# Exercise instructions
From the line that contains "ld be cool to remix Biggie with a very" to the last line of the data, every line is to be transcribed exactly; no other line is to be included.

# Given entries
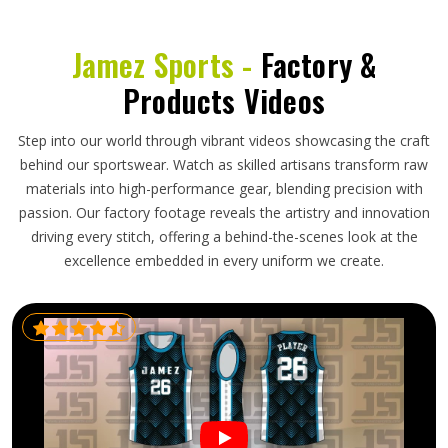
Jamez Sports -
Factory &
Products Videos
Step into our world through vibrant videos showcasing the craft
behind our sportswear. Watch as skilled artisans transform raw
materials into high-performance gear, blending precision with
passion. Our factory footage reveals the artistry and innovation
driving every stitch, offering a behind-the-scenes look at the
excellence embedded in every uniform we create.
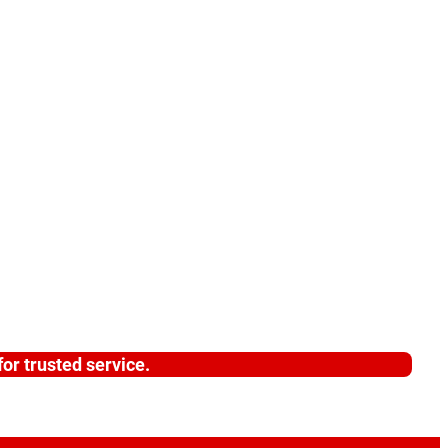
or trusted service.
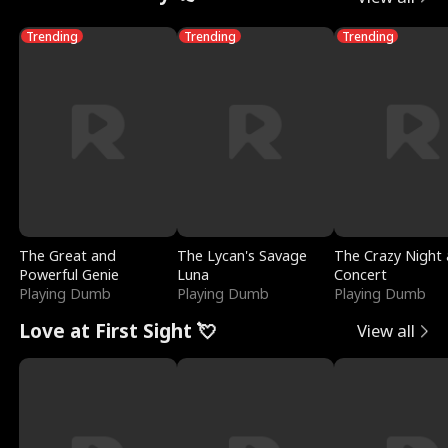
Trending
Trending
Trending
The Great and
The Lycan's Savage
The Crazy Night 
Powerful Genie
Luna
Concert
Playing Dumb
Playing Dumb
Playing Dumb
Love at First Sight 💘
View all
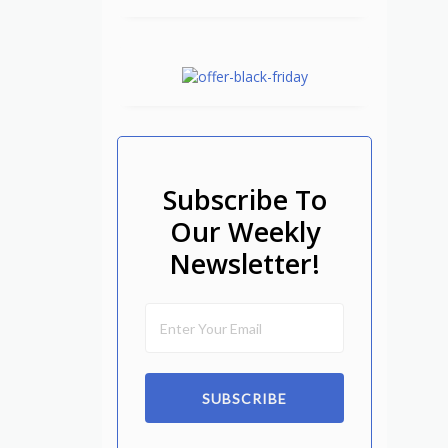
Subscribe To
Our Weekly
Newsletter!
SUBSCRIBE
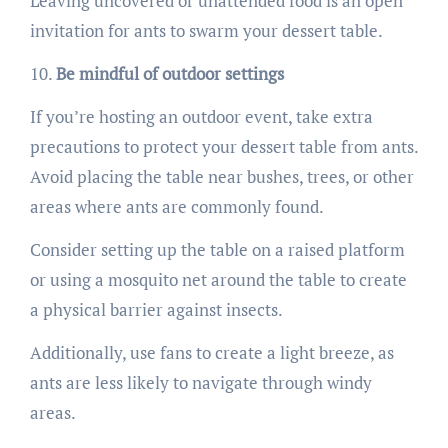
Leaving uncovered or unattended food is an open
invitation for ants to swarm your dessert table.
Be mindful of outdoor settings
If you’re hosting an outdoor event, take extra
precautions to protect your dessert table from ants.
Avoid placing the table near bushes, trees, or other
areas where ants are commonly found.
Consider setting up the table on a raised platform
or using a mosquito net around the table to create
a physical barrier against insects.
Additionally, use fans to create a light breeze, as
ants are less likely to navigate through windy
areas.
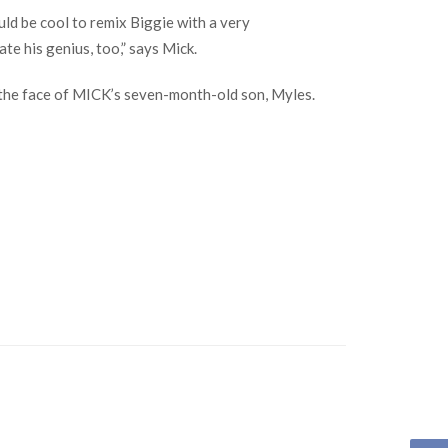
ld be cool to remix Biggie with a very
te his genius, too,” says Mick.
d the face of MICK’s seven-month-old son, Myles.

# Exercise result
ld be cool to remix Biggie with a very
te his genius, too,” says Mick.
d the face of MICK’s seven-month-old son, Myles.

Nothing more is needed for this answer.